Filosofia do Direito - Dos Gregos ao Pós-Modernismo - Wayne Morrison


O livro Filosofia do Direito - Dos Gregos ao Pós-Modernismo de Wayne Morrison consiste em uma estimulante ferramenta para quem busca uma introdução ao estudo da filosofia do direito. Diz respeito a contextualização de obras de diferentes autores normalmente estudados nos cursos de filosofia do direito. Portanto, é uma tentativa de oferecer um texto introdutório aqueles que pretendem aprender alguma coisa sobre a natureza da filosofia do direito, e que seja fiel a cronologia e ao inter-relacionamento dos escritos acadêmicos. A este propósito, parte dos objetivos do livro é de natureza exegética; fazendo uma exposição dos projetos materiais de diversos autores, apresentando-os dentro de uma certa contextualização. O livro trata de uma narrativa particular de Wayne Morrison em termos do pré-moderno, da modernidade e do início da pós-modernidade.

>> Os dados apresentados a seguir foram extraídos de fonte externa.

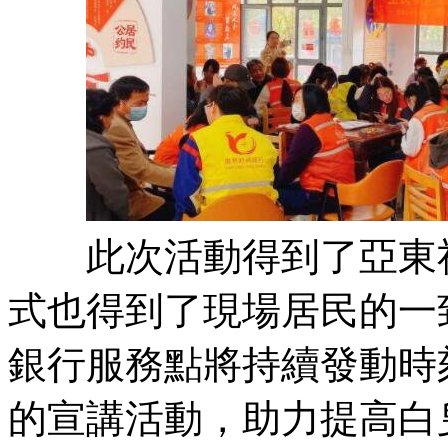
此次活動得到了亞東社
式也得到了現場居民的一
銀行服務點將持續發動時
的宣講活動，助力提高白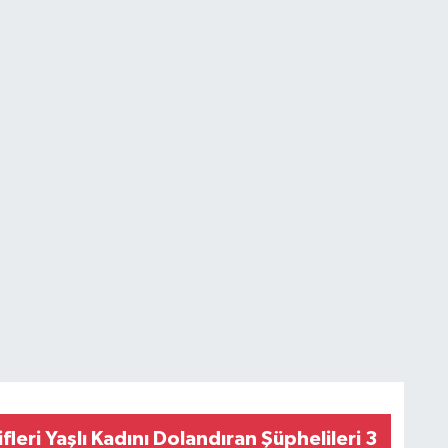
leri Yaşlı Kadını Dolandıran Şüphelileri 3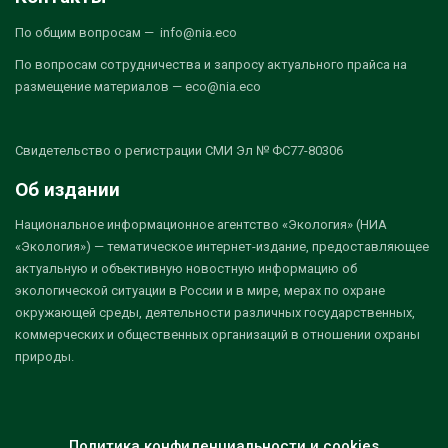
По общим вопросам — info@nia.eco
По вопросам сотрудничества и запросу актуального прайса на
размещение материалов — eco@nia.eco
Свидетельство о регистрации СМИ Эл № ФС77-80306
Об издании
Национальное информационное агентство «Экология» (НИА
«Экология») — тематическое интернет-издание, предоставляющее
актуальную и объективную новостную информацию об
экологической ситуации в России и в мире, мерах по охране
окружающей среды, деятельности различных государственных,
коммерческих и общественных организаций в отношении охраны
природы.
Политика конфиденциальности и cookies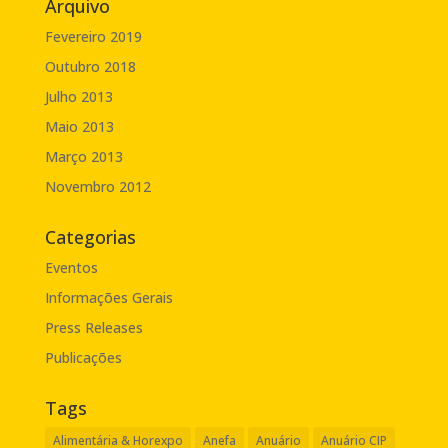
Arquivo
Fevereiro 2019
Outubro 2018
Julho 2013
Maio 2013
Março 2013
Novembro 2012
Categorias
Eventos
Informações Gerais
Press Releases
Publicações
Tags
Alimentária & Horexpo
Anefa
Anuário
Anuário CIP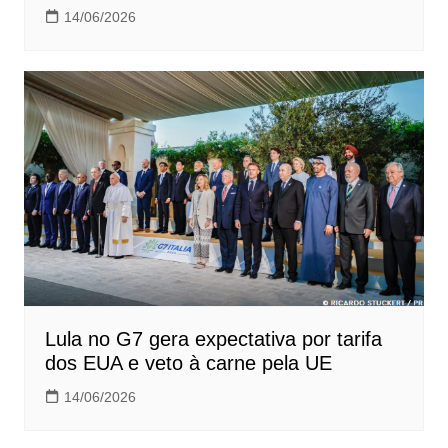
14/06/2026
Lula no G7 gera expectativa por tarifa
dos EUA e veto à carne pela UE
14/06/2026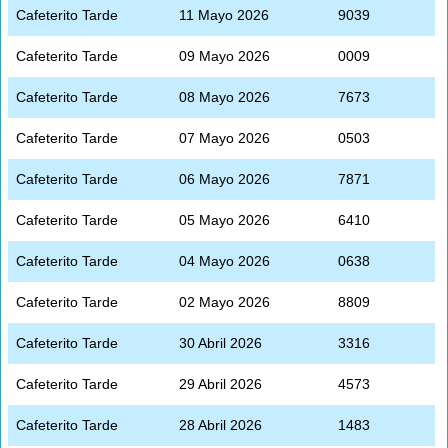
Cafeterito Tarde
11 Mayo 2026
9039
Cafeterito Tarde
09 Mayo 2026
0009
Cafeterito Tarde
08 Mayo 2026
7673
Cafeterito Tarde
07 Mayo 2026
0503
Cafeterito Tarde
06 Mayo 2026
7871
Cafeterito Tarde
05 Mayo 2026
6410
Cafeterito Tarde
04 Mayo 2026
0638
Cafeterito Tarde
02 Mayo 2026
8809
Cafeterito Tarde
30 Abril 2026
3316
Cafeterito Tarde
29 Abril 2026
4573
Cafeterito Tarde
28 Abril 2026
1483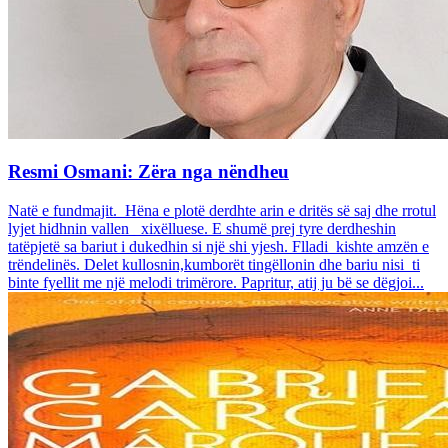
Resmi Osmani: Zëra nga nëndheu
Natë e fundmajit. Hëna e plotë derdhte arin e dritës së saj dhe rrotul
lyjet hidhnin vallen xixëlluese. E shumë prej tyre derdheshin
tatëpjetë sa bariut i dukedhin si një shi yjesh. Flladi kishte amzën e
trëndelinës. Delet kullosnin,kumborët tingëllonin dhe bariu nisi ti
binte fyellit me një melodi trimërore. Papritur, atij ju bë se dëgjoi...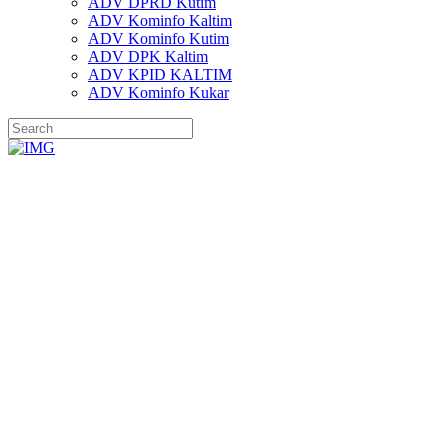
ADV DPRD Kutim
ADV Kominfo Kaltim
ADV Kominfo Kutim
ADV DPK Kaltim
ADV KPID KALTIM
ADV Kominfo Kukar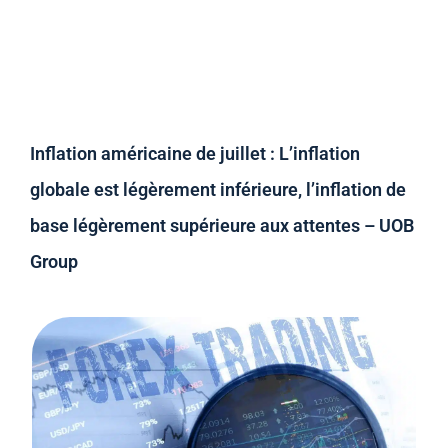
Inflation américaine de juillet : L’inflation
globale est légèrement inférieure, l’inflation de
base légèrement supérieure aux attentes – UOB
Group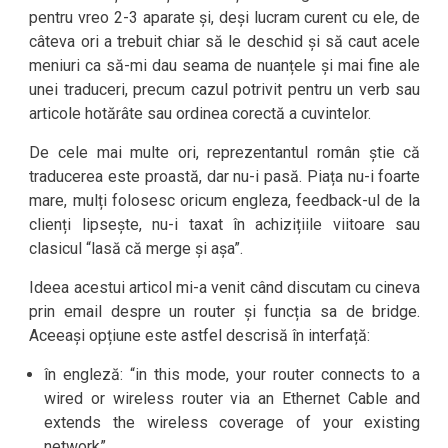
pentru vreo 2-3 aparate și, deși lucram curent cu ele, de
câteva ori a trebuit chiar să le deschid și să caut acele
meniuri ca să-mi dau seama de nuanțele și mai fine ale
unei traduceri, precum cazul potrivit pentru un verb sau
articole hotărâte sau ordinea corectă a cuvintelor.
De cele mai multe ori, reprezentantul român știe că
traducerea este proastă, dar nu-i pasă. Piața nu-i foarte
mare, mulți folosesc oricum engleza, feedback-ul de la
clienți lipsește, nu-i taxat în achizițiile viitoare sau
clasicul “lasă că merge și așa”.
Ideea acestui articol mi-a venit când discutam cu cineva
prin email despre un router și funcția sa de bridge.
Aceeași opțiune este astfel descrisă în interfață:
în engleză: “in this mode, your router connects to a
wired or wireless router via an Ethernet Cable and
extends the wireless coverage of your existing
network”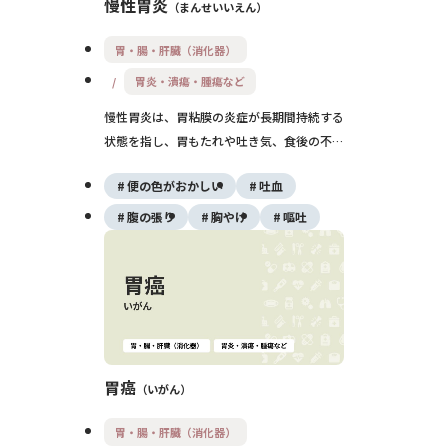
慢性胃炎
まんせいいえん
胃・腸・肝臓（消化器）
胃炎・潰瘍・腫瘍など
慢性胃炎は、胃粘膜の炎症が長期間持続する
状態を指し、胃もたれや吐き気、食後の不快
感などの症状を引き起こすことがあります。
便の色がおかしい
吐血
主な原因はピロリ菌感染や長期的な薬剤、ス
トレスなどで、胃粘膜の萎縮や腸上皮化生を
腹の張り
胸やけ
嘔吐
伴うこともあります。症状が乏しいこともあ
るため、内視鏡検査による定期的な観察と必
要に応じた治療が重要です。
胃癌
いがん
胃・腸・肝臓（消化器）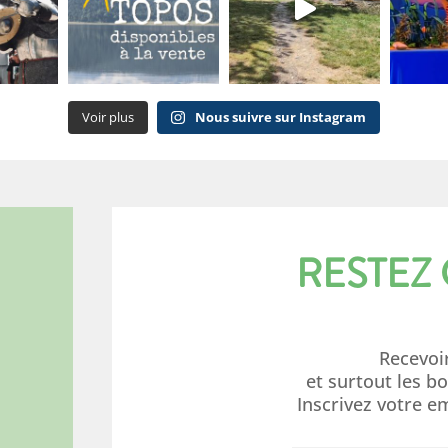
Voir plus
Nous suivre sur Instagram
RESTEZ
Recevoi
et surtout les b
Inscrivez votre e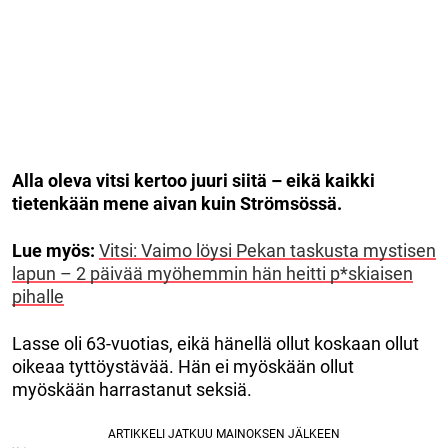
Alla oleva vitsi kertoo juuri siitä – eikä kaikki
tietenkään mene aivan kuin Strömsössä.
Lue myös:
Vitsi: Vaimo löysi Pekan taskusta mystisen
lapun – 2 päivää myöhemmin hän heitti p*skiaisen
pihalle
Lasse oli 63-vuotias, eikä hänellä ollut koskaan ollut
oikeaa tyttöystävää. Hän ei myöskään ollut
myöskään harrastanut seksiä.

Inicialmente o leitor irá se deparar com o problema da filosofia do direito ou de dizer a verdade do direito, trata-se de entender a seguinte questão "o que é o direito?". A sequência do trabalho retoma as origens do direito desde a Grécia clássica, e a ideia do direito natural, passando pela narrativa de Platão e Aristóteles no contexto da filosofia clássica grega com o desenvolvimento da cidade-Estado, bem como a ética dos fins naturais.
O período da escolástica é refletido nas lições de Santo Agostinho e Santo Tomás de Aquino, ou seja, as leis da natureza, o poder do homem e Deus.

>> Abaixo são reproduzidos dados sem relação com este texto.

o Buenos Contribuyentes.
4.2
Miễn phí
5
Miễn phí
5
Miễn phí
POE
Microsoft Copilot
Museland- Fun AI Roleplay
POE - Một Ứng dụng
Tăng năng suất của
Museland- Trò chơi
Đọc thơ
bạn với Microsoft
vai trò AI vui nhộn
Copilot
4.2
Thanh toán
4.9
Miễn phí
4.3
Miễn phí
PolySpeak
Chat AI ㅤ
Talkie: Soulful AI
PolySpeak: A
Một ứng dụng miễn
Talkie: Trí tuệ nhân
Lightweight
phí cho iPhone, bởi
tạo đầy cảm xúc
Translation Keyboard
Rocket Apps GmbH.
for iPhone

Com intento de abandonar a concepção religiosa do direito natural, seguindo a ordem cronológica do pensamento filosófico, Morrison nos apresenta Thomas Hobbes, que propõe uma solução para os problemas da condição natural: a criação de um soberano, um ser artificial, um deus mortal - o Leviatã. Neste capítulo o autor expõe as origens da teoria imperativa do direito na visão de Maquiavel, Francis Bacon, Descartes até o contratualista Thomas Hobbes.

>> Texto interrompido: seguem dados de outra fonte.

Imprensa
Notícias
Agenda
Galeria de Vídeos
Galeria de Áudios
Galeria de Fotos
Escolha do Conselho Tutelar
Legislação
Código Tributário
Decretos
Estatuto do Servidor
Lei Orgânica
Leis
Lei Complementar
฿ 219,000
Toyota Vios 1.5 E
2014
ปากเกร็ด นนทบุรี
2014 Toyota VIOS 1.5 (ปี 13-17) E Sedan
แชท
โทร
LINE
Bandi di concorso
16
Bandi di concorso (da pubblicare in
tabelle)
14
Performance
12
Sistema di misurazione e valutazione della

A analítica empírica de David Hume, o defensor da experiência e da tradição contra as afirmações da razão como guia da modernidade, recebe linhas  expressivas, considerando o pensamento humiano acerca do argumento de se delimitar fatos e valores para se criar uma ideia de relações morais baseada em nosso conhecimento dos fatos reais da história natural e do funcionamento do mundo.
Kant via o empirismo de estilo humiano como um sistema correto sob muitos aspectos, porém o homem transcende sua natureza empírica e é capaz de um curso de ação regido pela razão prática, ou seja, é à luz da razão prática que temos sentimentos morais e elaboramos leis que tem, como seu pressuposto, o fato de que as pessoas não necessitam infringi-las. Para resumir as lições de Kant, sob a perspectiva de Morrison, a mensagem é simples: para nos tornarmos criaturas de paz, devemos primeiro nos colocar sob o domínio do direito.
O capítulo 7 do livro é dedicado ao romantismo ambíguo de Rousseau e a ideia expressiva do contrato social; e o sonho da eticidade do direito em Hegel.
O utilitarismo, o governo do ser humano pelos ditames do prazer e da dor, ou seja, a presença do primeiro e ausência do segundo, faz parte da análise em Adam Smith - e a justiça da mão oculta do mercado -, em Bentham - como a tentativa de criar uma ciência objetiva da sociedade e da política que fosse tão livre da subjetividade humana e livres das contingências da religião e do acidente histórico -, e em John Stuart Mill - que desenvolve o princípio de dano ou princípio de liberdade.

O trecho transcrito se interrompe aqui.